VP of Human Resources to retire

By Alex Cragun, Staff Writer

Vice president of Human Resources Loretta Harper will retire at the end of the month after 36 years of working in higher education.

Joan Gines, associate vice president of the U Division of Human Resources, said Harper is a talented worker and will be missed when she retires Aug. 29.

“I have worked in the Human Resources field for 30 years and have never before encountered an HR professional (of) the same caliber as Loretta Harper,” Gines said.

Since her appointment in 2000, Harper has established the Well-U benefits program and Employee Appreciation Day, and consolidated the former Human Resource branches into one division for all U employees.

“(Loretta Harper has transformed) Human Resources at the University in myriad ways that have significantly improved our work environment and our benefits,” said U President Michael Young in a statement.

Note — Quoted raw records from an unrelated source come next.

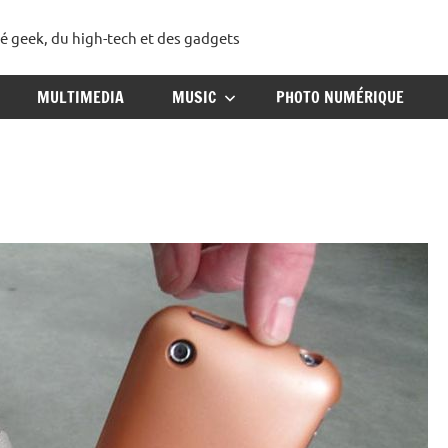
té geek, du high-tech et des gadgets
ggadget
MULTIMEDIA
MUSIC
PHOTO NUMÉRIQUE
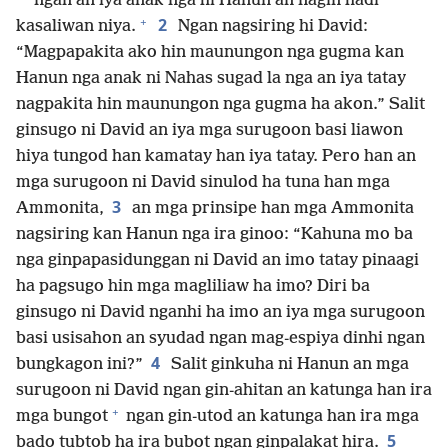
ngan an iya anak nga hi Hanun an nagin hadi
+
2
kasaliwan niya.
Ngan nagsiring hi David:
“Magpapakita ako hin maunungon nga gugma kan
Hanun nga anak ni Nahas sugad la nga an iya tatay
nagpakita hin maunungon nga gugma ha akon.” Salit
ginsugo ni David an iya mga surugoon basi liawon
hiya tungod han kamatay han iya tatay. Pero han an
mga surugoon ni David sinulod ha tuna han mga
3
Ammonita,
an mga prinsipe han mga Ammonita
nagsiring kan Hanun nga ira ginoo: “Kahuna mo ba
nga ginpapasidunggan ni David an imo tatay pinaagi
ha pagsugo hin mga magliliaw ha imo? Diri ba
ginsugo ni David nganhi ha imo an iya mga surugoon
basi usisahon an syudad ngan mag-espiya dinhi ngan
4
bungkagon ini?”
Salit ginkuha ni Hanun an mga
surugoon ni David ngan gin-ahitan an katunga han ira
+
mga bungot
ngan gin-utod an katunga han ira mga
5
bado tubtob ha ira bubot ngan ginpalakat hira.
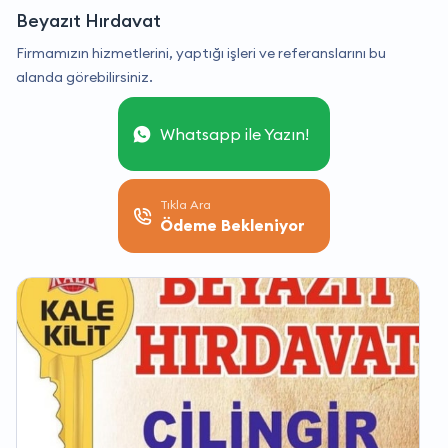
Beyazıt Hırdavat
Firmamızın hizmetlerini, yaptığı işleri ve referanslarını bu
alanda görebilirsiniz.
Whatsapp ile Yazın!
Tıkla Ara
Ödeme Bekleniyor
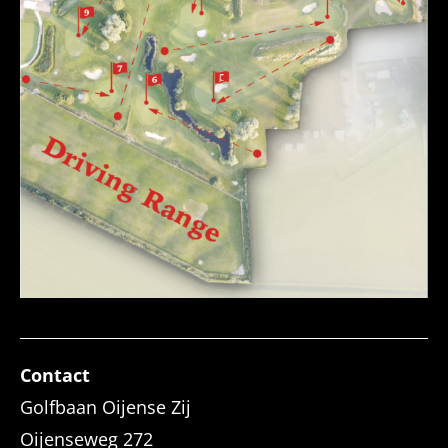
Contact
Golfbaan Oijense Zij
Oijenseweg 272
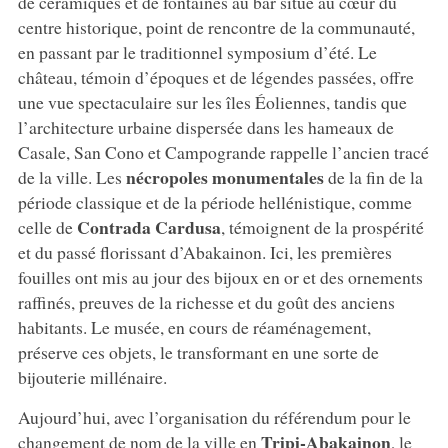
de céramiques et de fontaines au bar situé au cœur du
centre historique, point de rencontre de la communauté,
en passant par le traditionnel symposium d’été. Le
château, témoin d’époques et de légendes passées, offre
une vue spectaculaire sur les îles Éoliennes, tandis que
l’architecture urbaine dispersée dans les hameaux de
Casale, San Cono et Campogrande rappelle l’ancien tracé
nécropoles monumentales
de la ville. Les
de la fin de la
période classique et de la période hellénistique, comme
Contrada Cardusa
celle de
, témoignent de la prospérité
et du passé florissant d’Abakainon. Ici, les premières
fouilles ont mis au jour des bijoux en or et des ornements
raffinés, preuves de la richesse et du goût des anciens
habitants. Le musée, en cours de réaménagement,
préserve ces objets, le transformant en une sorte de
bijouterie millénaire.
Aujourd’hui, avec l’organisation du référendum pour le
Tripi-Abakainon
changement de nom de la ville en
, le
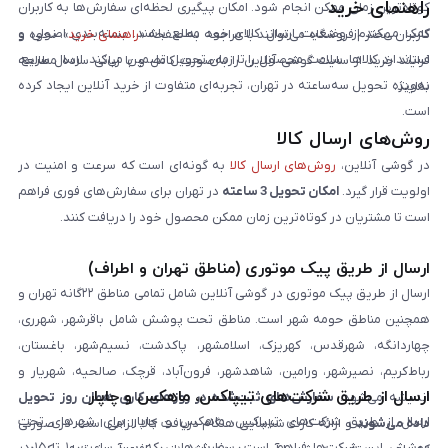
راهنمای خرید
کوتاه‌ترین زمان ممکن انجام شود. امکان پیگیری لحظه‌ای سفارش‌ها به کاربران
کمک می‌کند از وضعیت ارسال کالای خود مطلع باشند. بسته‌بندی اصولی و
کاربران محترم فروشگاه می‌توانند با مراجعه به صفحه «
راهنمای خرید
»، نحوه و
استاندارد کالاها، سلامت محصول را تا زمان تحویل تضمین می‌کند. ارسال سریع،
فرایند خرید از سایت گوشی آنلاین را به‌صورت کامل و با زبانی ساده مطالعه
به‌ویژه تحویل سه‌ساعته در تهران، تجربه‌ای متفاوت از خرید آنلاین ایجاد کرده
نمایند.
است.
روش‌های ارسال کالا
در گوشی آنلاین،
روش‌های ارسال کالا
به گونه‌ای است که سرعت و امنیت در
اولویت قرار گیرد.
امکان تحویل 3 ساعته
در تهران برای سفارش‌های فوری فراهم
است تا مشتریان در کوتاه‌ترین زمان ممکن محصول خود را دریافت کنند.
ارسال از طریق پیک موتوری (مناطق تهران و اطراف)
ارسال از طریق پیک موتوری در گوشی آنلاین شامل تمامی مناطق ۲۲گانه تهران و
همچنین مناطق حومه شهر است. مناطق تحت پوشش شامل باقرشهر، شهرری،
چهاردانگه، شهرقدس، کهریزک، اسلامشهر، پاکدشت، نسیم‌شهر، باغستان،
رباط‌کریم، نصیرشهر، ورامین، شاهدشهر، فرون‌آباد، قرچک، صالحیه، شهریار و
ارسال از طریق شرکت‌های تیپاکس، ماهکس و چاپار
اندیشه می‌شود.
سفارش‌های ثبت‌شده در روزهای کاری همان روز تحویل
ارسال از طریق شرکت‌های تیپاکس، ماهکس و چاپار برای شهرهای تحت
داده می‌شوند
و ارائه کارت شناسایی هنگام دریافت کالا الزامی است. در صورتی
پوشش این شرکت‌ها فراهم است. سفارش‌هایی که بین ساعت ۱۰ تا ۱۵ در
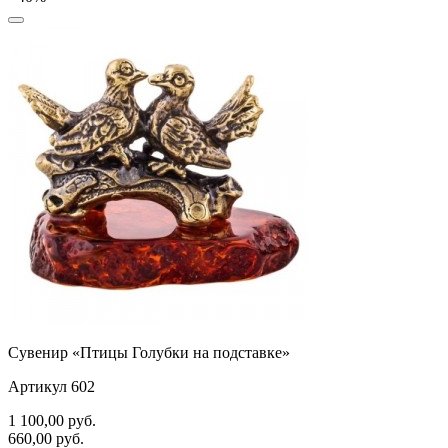
Сувенир «Птицы Голубки на подставке»
Артикул 602
1 100,00
руб.
660,00
руб.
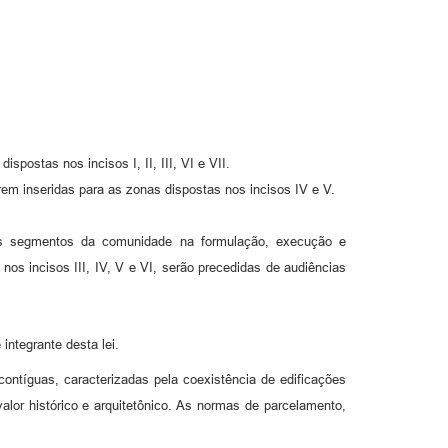
spostas nos incisos I, II, III, VI e VII.
em inseridas para as zonas dispostas nos incisos IV e V.
ios segmentos da comunidade na formulação, execução e
os incisos III, IV, V e VI, serão precedidas de audiências
ntegrante desta lei.
ontíguas, caracterizadas pela coexistência de edificações
valor histórico e arquitetônico. As normas de parcelamento,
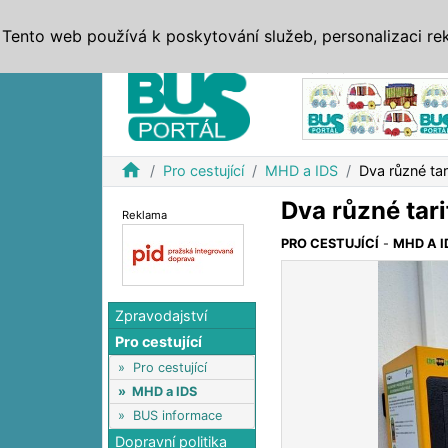
ZPRÁVY
JÍZDNÍ ŘÁDY
MHD, IDS
BUSY
SERV
Tento web používá k poskytování služeb, personalizaci re
Reklama
home
Pro cestující
MHD a IDS
Dva různé tar
Dva různé tari
Reklama
PRO CESTUJÍCÍ
-
MHD A I
Zpravodajství
Pro cestující
»
Pro cestující
»
MHD a IDS
»
BUS informace
Dopravní politika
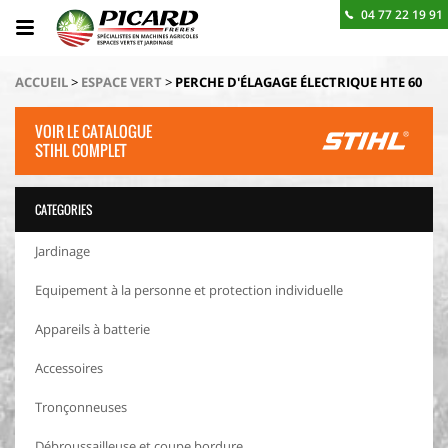
04 77 22 19 91
BESOIN D'UN RENSEIGNEMENT ? CONTACTEZ-NOUS
ACCUEIL
>
ESPACE VERT
>
PERCHE D'ÉLAGAGE ÉLECTRIQUE HTE 60
VOIR LE CATALOGUE
STIHL COMPLET
CATEGORIES
Jardinage
Equipement à la personne et protection individuelle
Appareils à batterie
Accessoires
Tronçonneuses
Débroussailleuse et coupe bordure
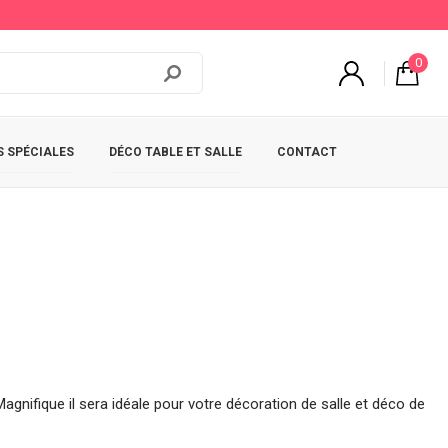
0
 SPÉCIALES
DÉCO TABLE ET SALLE
CONTACT
gnifique il sera idéale pour votre décoration de salle et déco de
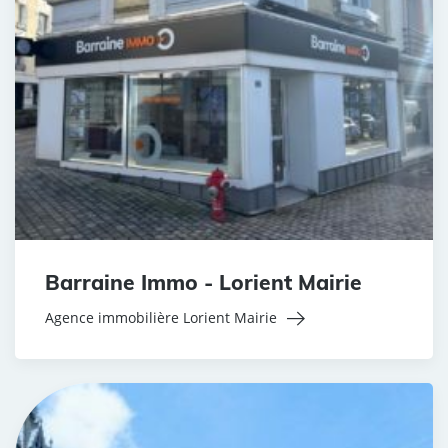
Barraine Immo - Lorient Mairie
Agence immobilière Lorient Mairie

Harper has received many awards in recognition of her work, but said the success of those she has affected is a much greater reward.

“The highlights of my career have been to provide leadership in a manner that allows others to succeed and reach their full potential,” Harper said in a statement.

Harper received the Excellence in Human Resources Practice Award, a nationally recognized award in the field, by the College and University Professional Association for HR.

As vice president of human resources, Harper is responsible for all human resources for academic, administrative and health related areas.

“Her cell phone is always turned on,” said Terri Crow, executive assistant for Human Resources. “Her work days are not limited to the standard work schedule-it’s unpredictable and busy.”

Following her retirement, Harper plans to move to her home state of Georgia to spend more time with family and pursue neglected hobbies and interests.

Barbara Snyder, vice president of student affairs, will begin interviewing for Harper’s replacement in September. According to many who worked closely with Harper, this will be a difficult find.

Tom Loveridge, associate vice president for human resources, said that Harper was an asset to the department.

“Under (Harper’s) guidance and direction, Human Resources has taken giant steps forward in virtually every area,” he said. “She will be deeply missed by all of us who have had the privilege of working with her.”